That makes sense - but it brings up a question that I have been curious about for a while - what branches of the military actually train extensively with pistols?
I ask in part because my dad served for 20 years in the Navy - and as far as I know - qualified once with a 1911 in OCS, and was never to do any more.
I think - but I don't know - that almost no one in the Navy trains extensively with any firearms except for MPs and special ops. My dad's friends joked that they measured caliber in inches, not hundredths.
I assume Marines and Army train with rifles extensively. Do either of them train a lot with pistols?
I'm not the best person to ask.
I had four years in the Navy and 18 years in the Air National Guard--retiring in 2002.
So I don't know much about how things are now with pistol training, I expect you don't get much, but more recent active duty vets can probably tell you more.
I didn't get to shoot anything but the M-1 in Boot Camp. They demonstrated several other weapons.
In Yokosuka, Japan in 1966-67 I was on the base intramural pistol team for two years. The various commands competed with each other. We had the honor of ALMOST beating the Marine Barracks team.
At Yokosuka I got some unusual training with the 1911 due to the quite serious and potentially dangerous demonstrations against allowing nuclear submarines into the port.
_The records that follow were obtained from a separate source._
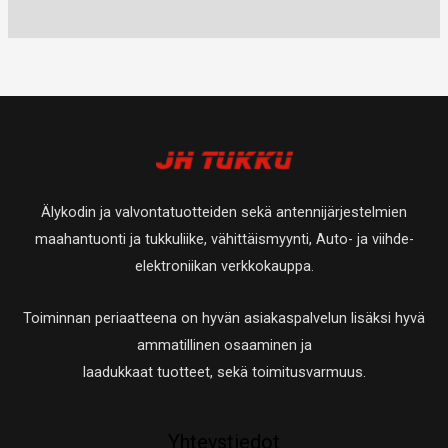
u
t
0
a
a
t
e
e
o
u
t
t
t
t
t
o
u
a
t
t
e
t
o
a
a
t
e
t
t
t
e
a
t
t
Älykodin ja valvontatuotteiden sekä antennijärjestelmien
a
t
maahantuonti ja tukkuliike, vähittäismyynti, Auto- ja viihde-
a
elektroniikan verkkokauppa.
Toiminnan periaatteena on hyvän asiakaspalvelun lisäksi hyvä
ammatillinen osaaminen ja
laadukkaat tuotteet, sekä toimitusvarmuus.
Yhteystiedot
Many E-3s and below had to attend anti-riot training for three days. We learned to advance in formation with our M-1s with bayonets attached--stamping our feet in unison and looking dangerous. It was a break from our normal work. We loved it.
We also got to shoot a few magazines through some old 1911s. That was the highlight of the training, I thought. We also got to learn how to field strip them and clean them.
I next went to Guam where there were no pistol teams but I got to know the old Gunners Mate who ran the pistol range and I worked that into hanging out at the range with him and doing some shooting.
My important shooting started when my dad handed me a 38-40 Colt Peacemaker at the age of five and told me to shoot it. He had to catch it as it recoiled above my head. I loved it. The beginning of hearing loss.
My dad had been in the Pacific Theatre in the SeaBees. He had PTSD before it was invented. He carried the 1911 (that he illegally brought home) for years after the war. He was somewhat crazy but I was lucky to have him as he thought it important to teach me how to shoot. He felt I would be needed in the coming war with Russia. It turned out to be Vietnam.
As a youngster I got to roam on our farm and hunt and plink with quality handguns......among them a K-22 and a Colt Woodsman.
That's where I really got my training. Burning up a lot of .22 shells on animate and inanimate targets.
Now I'm an old man and all I have is memories........(but I'm still dangerous).